Check every line of the entries below for "Parental", and copy the lines that have it.

### The records
-=-=-

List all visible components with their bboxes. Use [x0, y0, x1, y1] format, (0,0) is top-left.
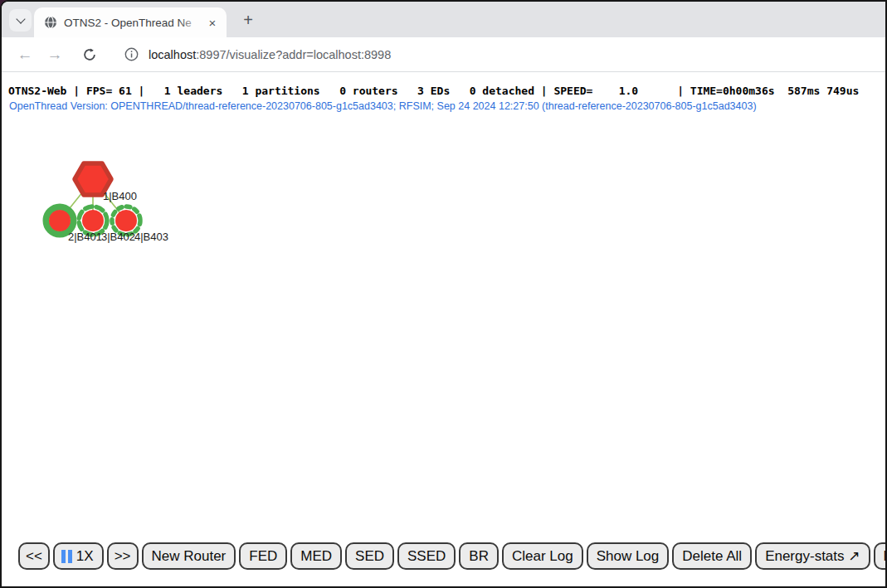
speed-down-button[interactable]: << — [18, 542, 50, 570]
url-bar[interactable]: localhost:8997/visualize?addr=localhost:… — [116, 41, 877, 68]
tab-title: OTNS2 - OpenThread Ne — [64, 17, 192, 29]
url-path: :8997/visualize?addr=localhost:8998 — [196, 48, 391, 61]
br-button[interactable]: BR — [459, 542, 499, 570]
node-label-4: 4|B403 — [134, 231, 168, 243]
delete-all-button[interactable]: Delete All — [672, 542, 752, 570]
info-icon[interactable] — [124, 47, 139, 61]
node-label-2: 2|B401 — [68, 231, 102, 243]
back-icon[interactable]: ← — [13, 43, 37, 66]
browser-window: OTNS2 - OpenThread Ne × + ← → localhost:… — [0, 0, 887, 588]
tab-otns2[interactable]: OTNS2 - OpenThread Ne × — [34, 7, 227, 37]
pause-icon — [61, 550, 72, 563]
energy-stats-button[interactable]: Energy-stats ↗ — [755, 542, 870, 570]
new-router-button[interactable]: New Router — [142, 542, 236, 570]
globe-icon — [44, 16, 57, 29]
url-text: localhost:8997/visualize?addr=localhost:… — [149, 48, 391, 61]
navigation-bar: ← → localhost:8997/visualize?addr=localh… — [2, 37, 885, 72]
new-tab-button[interactable]: + — [236, 8, 260, 32]
network-canvas: 1|B400 2|B401 3|B402 4|B403 — [2, 72, 267, 263]
tab-strip: OTNS2 - OpenThread Ne × + — [2, 2, 885, 37]
node-stats-button[interactable]: Node-stats ↗ — [874, 542, 887, 570]
clear-log-button[interactable]: Clear Log — [502, 542, 583, 570]
fed-button[interactable]: FED — [239, 542, 287, 570]
node-label-1: 1|B400 — [103, 190, 137, 202]
speed-up-button[interactable]: >> — [107, 542, 139, 570]
otns-page-content: OTNS2-Web | FPS= 61 | 1 leaders 1 partit… — [2, 72, 885, 586]
reload-icon[interactable] — [78, 43, 101, 66]
chevron-down-icon — [16, 14, 25, 23]
node-label-3: 3|B402 — [101, 231, 135, 243]
sed-button[interactable]: SED — [345, 542, 394, 570]
forward-icon[interactable]: → — [43, 43, 66, 66]
tab-title-wrap: OTNS2 - OpenThread Ne — [64, 15, 202, 30]
ssed-button[interactable]: SSED — [397, 542, 456, 570]
tab-search-button[interactable] — [9, 9, 32, 32]
tab-close-icon[interactable]: × — [205, 15, 220, 30]
speed-display-button[interactable]: 1X — [53, 542, 104, 570]
speed-label: 1X — [76, 548, 94, 565]
action-toolbar: << 1X >> New Router FED MED SED SSED BR … — [18, 542, 885, 570]
url-host: localhost — [149, 48, 196, 61]
show-log-button[interactable]: Show Log — [587, 542, 670, 570]
med-button[interactable]: MED — [290, 542, 342, 570]
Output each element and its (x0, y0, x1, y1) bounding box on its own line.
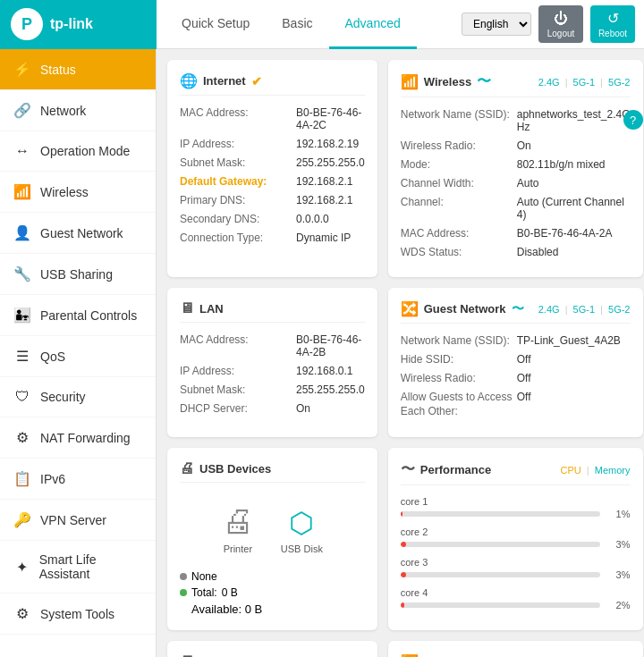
perf-core2-label: core 2 (401, 526, 631, 537)
wireless-card: 📶 Wireless 〜 2.4G | 5G-1 | 5G-2 (388, 60, 643, 277)
verified-icon: ✔ (251, 74, 262, 88)
wireless-tabs: 2.4G | 5G-1 | 5G-2 (538, 77, 631, 88)
guest-title: Guest Network (424, 302, 506, 316)
wireless-width-row: Channel Width: Auto (401, 177, 631, 190)
lan-icon: 🖥 (180, 300, 194, 316)
wireless-tab-24g[interactable]: 2.4G (538, 77, 560, 88)
perf-core4-bg (401, 602, 600, 608)
lan-title-area: 🖥 LAN (180, 300, 224, 316)
logout-button[interactable]: ⏻ Logout (538, 5, 583, 43)
perf-core1-bg (401, 511, 600, 517)
cards-grid: 🌐 Internet ✔ MAC Address: B0-BE-76-46-4A… (167, 60, 643, 657)
wired-icon: 🖥 (180, 653, 194, 657)
sidebar-item-network[interactable]: 🔗 Network (0, 90, 156, 131)
usb-total-row: Total: 0 B (180, 586, 365, 599)
sidebar-item-smart-life[interactable]: ✦ Smart Life Assistant (0, 541, 156, 594)
perf-tabs: CPU | Memory (561, 465, 631, 476)
wireless-mac-row: MAC Address: B0-BE-76-46-4A-2A (401, 227, 631, 240)
internet-conn-value: Dynamic IP (296, 232, 351, 244)
internet-conn-label: Connection Type: (180, 232, 296, 244)
guest-ssid-value: TP-Link_Guest_4A2B (517, 334, 621, 347)
perf-tab-cpu[interactable]: CPU (561, 465, 581, 476)
usb-devices-area: 🖨 Printer ⬡ USB Disk (180, 493, 365, 563)
wireless-mac-value: B0-BE-76-46-4A-2A (517, 227, 613, 240)
tab-basic[interactable]: Basic (266, 0, 328, 49)
tab-advanced[interactable]: Advanced (329, 0, 417, 49)
sidebar: ⚡ Status 🔗 Network ↔ Operation Mode 📶 Wi… (0, 49, 157, 657)
sidebar-item-usb-sharing[interactable]: 🔧 USB Sharing (0, 254, 156, 295)
guest-radio-label: Wireless Radio: (401, 372, 517, 384)
sidebar-item-ipv6[interactable]: 📋 IPv6 (0, 459, 156, 500)
perf-core2-pct: 3% (606, 539, 631, 550)
perf-core1-pct: 1% (606, 509, 631, 519)
logout-icon: ⏻ (554, 11, 568, 27)
perf-core4-bar-row: 2% (401, 600, 631, 611)
help-icon[interactable]: ? (623, 110, 643, 130)
internet-dns1-label: Primary DNS: (180, 194, 296, 206)
perf-tab-memory[interactable]: Memory (595, 465, 631, 476)
sidebar-item-parental-controls[interactable]: 👨‍👧 Parental Controls (0, 295, 156, 336)
sidebar-item-status[interactable]: ⚡ Status (0, 49, 156, 90)
sidebar-item-operation-mode[interactable]: ↔ Operation Mode (0, 131, 156, 172)
guest-tab-5g2[interactable]: 5G-2 (608, 304, 630, 315)
guest-tab-5g1[interactable]: 5G-1 (573, 304, 595, 315)
guest-icon: 👤 (13, 224, 31, 241)
sidebar-item-vpn-server[interactable]: 🔑 VPN Server (0, 500, 156, 541)
guest-tab-24g[interactable]: 2.4G (538, 304, 560, 315)
lan-subnet-row: Subnet Mask: 255.255.255.0 (180, 383, 365, 396)
wireless-card-icon: 📶 (401, 73, 419, 90)
sidebar-item-qos[interactable]: ☰ QoS (0, 336, 156, 377)
content-area: 🌐 Internet ✔ MAC Address: B0-BE-76-46-4A… (157, 49, 644, 657)
network-icon: 🔗 (13, 102, 31, 119)
perf-core1-fill (401, 511, 402, 517)
lan-ip-row: IP Address: 192.168.0.1 (180, 365, 365, 377)
usb-avail-label: Available: (191, 602, 242, 616)
perf-core1-label: core 1 (401, 496, 631, 507)
guest-hide-label: Hide SSID: (401, 353, 517, 366)
guest-card-header: 🔀 Guest Network 〜 2.4G | 5G-1 | 5G-2 (401, 300, 631, 324)
sidebar-label-vpn: VPN Server (40, 513, 106, 527)
language-select[interactable]: English (462, 13, 531, 36)
internet-subnet-row: Subnet Mask: 255.255.255.0 (180, 156, 365, 169)
printer-icon: 🖨 (222, 502, 254, 540)
tab-quick-setup[interactable]: Quick Setup (165, 0, 266, 49)
internet-dns2-row: Secondary DNS: 0.0.0.0 (180, 213, 365, 225)
wireless-ssid-row: Network Name (SSID): aphnetworks_test_2.… (401, 108, 631, 133)
qos-icon: ☰ (13, 348, 31, 365)
wireless-tab-5g2[interactable]: 5G-2 (608, 77, 630, 88)
internet-dns2-value: 0.0.0.0 (296, 213, 329, 225)
perf-card-header: 〜 Performance CPU | Memory (401, 460, 631, 485)
usb-total-label: Total: (191, 586, 217, 599)
smartlife-icon: ✦ (13, 559, 30, 576)
wireless-icon: 📶 (13, 183, 31, 200)
status-icon: ⚡ (13, 61, 31, 78)
internet-subnet-value: 255.255.255.0 (296, 156, 365, 169)
logo-area: P tp-link (0, 0, 157, 49)
usb-disk-item: ⬡ USB Disk (281, 506, 323, 554)
reboot-button[interactable]: ↺ Reboot (590, 5, 635, 43)
sidebar-item-security[interactable]: 🛡 Security (0, 377, 156, 417)
header: P tp-link Quick Setup Basic Advanced Eng… (0, 0, 644, 49)
lan-title: LAN (199, 302, 224, 316)
lan-subnet-label: Subnet Mask: (180, 383, 296, 396)
nav-tabs: Quick Setup Basic Advanced (157, 0, 462, 49)
sidebar-label-parental: Parental Controls (40, 308, 137, 323)
wireless-title-area: 📶 Wireless 〜 (401, 72, 491, 91)
lan-dhcp-row: DHCP Server: On (180, 402, 365, 415)
guest-hide-row: Hide SSID: Off (401, 353, 631, 366)
sidebar-label-security: Security (40, 390, 86, 404)
wireless-mac-label: MAC Address: (401, 227, 517, 240)
perf-core3-pct: 3% (606, 569, 631, 580)
sidebar-item-wireless[interactable]: 📶 Wireless (0, 172, 156, 213)
wireless-ssid-label: Network Name (SSID): (401, 108, 517, 133)
internet-mac-value: B0-BE-76-46-4A-2C (296, 106, 365, 131)
sidebar-item-nat-forwarding[interactable]: ⚙ NAT Forwarding (0, 417, 156, 459)
perf-title: Performance (420, 463, 491, 476)
wireless-radio-value: On (517, 139, 531, 152)
internet-mac-label: MAC Address: (180, 106, 296, 131)
sidebar-item-guest-network[interactable]: 👤 Guest Network (0, 213, 156, 254)
wireless-tab-5g1[interactable]: 5G-1 (573, 77, 595, 88)
sidebar-item-system-tools[interactable]: ⚙ System Tools (0, 594, 156, 635)
lan-dhcp-label: DHCP Server: (180, 402, 296, 415)
nav-right: English ⏻ Logout ↺ Reboot (462, 5, 644, 43)
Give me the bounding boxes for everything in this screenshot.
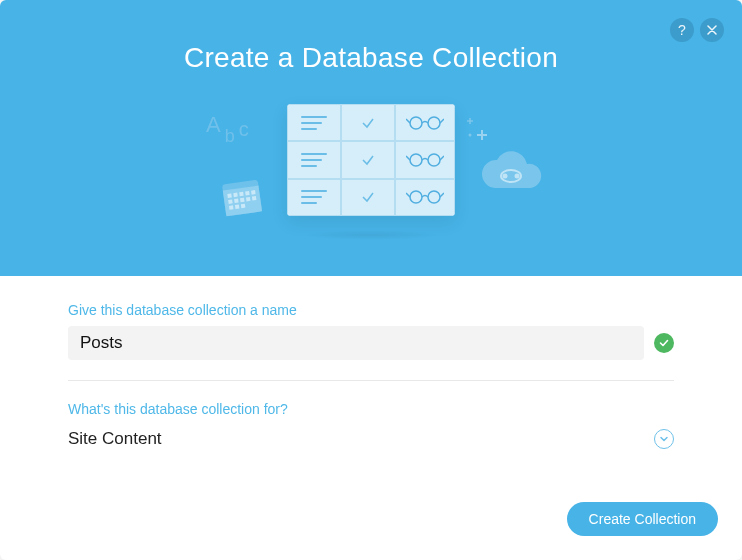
svg-rect-10	[240, 198, 245, 203]
svg-point-0	[469, 134, 472, 137]
close-button[interactable]	[700, 18, 724, 42]
purpose-field-group: What's this database collection for? Sit…	[68, 401, 674, 473]
modal-title: Create a Database Collection	[0, 42, 742, 74]
table-illustration	[287, 104, 455, 216]
create-collection-button[interactable]: Create Collection	[567, 502, 718, 536]
calendar-icon	[218, 172, 266, 224]
abc-decoration: Abc	[206, 116, 249, 142]
svg-point-17	[503, 174, 508, 179]
svg-rect-7	[251, 190, 256, 195]
svg-point-20	[428, 117, 440, 129]
svg-point-19	[410, 117, 422, 129]
svg-point-21	[410, 154, 422, 166]
svg-point-23	[410, 191, 422, 203]
chevron-down-icon	[654, 429, 674, 449]
svg-rect-8	[228, 199, 233, 204]
modal-content: Give this database collection a name Wha…	[0, 276, 742, 502]
modal-footer: Create Collection	[0, 502, 742, 560]
close-icon	[707, 22, 717, 38]
name-field-group: Give this database collection a name	[68, 302, 674, 380]
cloud-icon	[475, 150, 547, 202]
svg-rect-5	[239, 192, 244, 197]
svg-rect-9	[234, 199, 239, 204]
header-illustration: Abc	[0, 104, 742, 284]
create-collection-modal: ? Create a Database Collection Abc	[0, 0, 742, 560]
purpose-value: Site Content	[68, 429, 162, 449]
divider	[68, 380, 674, 381]
collection-name-input[interactable]	[68, 326, 644, 360]
modal-header: ? Create a Database Collection Abc	[0, 0, 742, 276]
plus-decoration	[462, 116, 492, 150]
help-icon: ?	[678, 22, 686, 38]
help-button[interactable]: ?	[670, 18, 694, 42]
purpose-select[interactable]: Site Content	[68, 425, 674, 453]
svg-point-22	[428, 154, 440, 166]
name-label: Give this database collection a name	[68, 302, 674, 318]
svg-rect-13	[229, 205, 234, 210]
svg-point-18	[515, 174, 520, 179]
header-actions: ?	[670, 18, 724, 42]
svg-rect-15	[241, 204, 246, 209]
svg-rect-12	[252, 196, 257, 201]
svg-rect-14	[235, 204, 240, 209]
svg-rect-11	[246, 197, 251, 202]
svg-rect-6	[245, 191, 250, 196]
svg-point-24	[428, 191, 440, 203]
valid-check-icon	[654, 333, 674, 353]
purpose-label: What's this database collection for?	[68, 401, 674, 417]
svg-rect-3	[227, 193, 232, 198]
svg-rect-4	[233, 193, 238, 198]
table-shadow	[301, 230, 441, 240]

-=-=-

### Written response
sidebar-item-parental-controls[interactable]: 👨‍👧 Parental Controls (0, 295, 156, 336)
sidebar-label-parental: Parental Controls (40, 308, 137, 323)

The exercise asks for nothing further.